Akoluthen verbrachten die vorhergehenden acht Jahre an der Theurgia,


wo sie viele der Grundregeln der Magie erlernten, nachdem sie sich


im Alter von acht Jahren der Ersten Prüfung der Macht unterzogen hatten.


Isabeau wusste, dass Akoluthen ihren ersten Ring, wie auch den Zeremoniendolch


der Hexen, nach der Zweiten Prüfung der Macht erhielten, die ihren


Status als Hexenlehrlinge anzeigten. Acht Jahre später, nachdem sie


die Dritte Prüfung der Macht absolviert hatten, erhielten die Lehrlinge


als vollwertige Mitglieder des Hexensabbats ihren Hexenstab.




Viele Hexen schafften es nur bis zu ihrem Mondsteinring, aber wenn


sie Macht und Ehrgeiz besaßen, konnten sie weiterlernen und versuchen,


ihre Elementringe zu bekommen. Hatte eine Hexe die Erste, Zweite und


Dritte Prüfung in jedem Element bestanden, wurde sie Zauberer oder


Zauberin genannt und durfte den entsprechenden kostbaren Stein an


der linken Hand tragen. Natürlich wagte es heute niemand mehr, Ringe


irgendwelcher Art zu tragen. Dennoch hatte Isabeau oft davon geträumt,


ihren Mondsteinring zu erringen und Lehrling zu werden. Konnte es


sein, dass Meghan Isabeau prüfen wollte, obwohl der Hexensabbat aufgelöst


und Hexerei verfemt war?

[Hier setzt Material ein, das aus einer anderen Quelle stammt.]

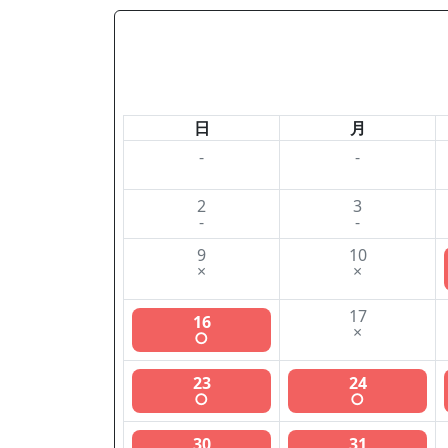
日
月
-
-
2
3
-
-
9
10
×
×
17
16
×
○
23
24
○
○
30
31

Isabeaus Herz raste, denn ihr brennender


Ehrgeiz war es, mehr über die Kunst der Magie zu erfahren.




Obwohl sie wusste, dass Hexerei verboten war und dass jedermann, der


bei ihrer Ausübung ertappt wurde, zum Tode oder zum Exil verurteilt


wurde, war Isabeau von dem Thema fasziniert. Sie liebte das Gefühl,


die Eine Macht heraufzubeschwören, die allmähliche Verstärkung aller


Sinne, das Gefühl von Macht und Erhabenheit, das sie dann erfüllte.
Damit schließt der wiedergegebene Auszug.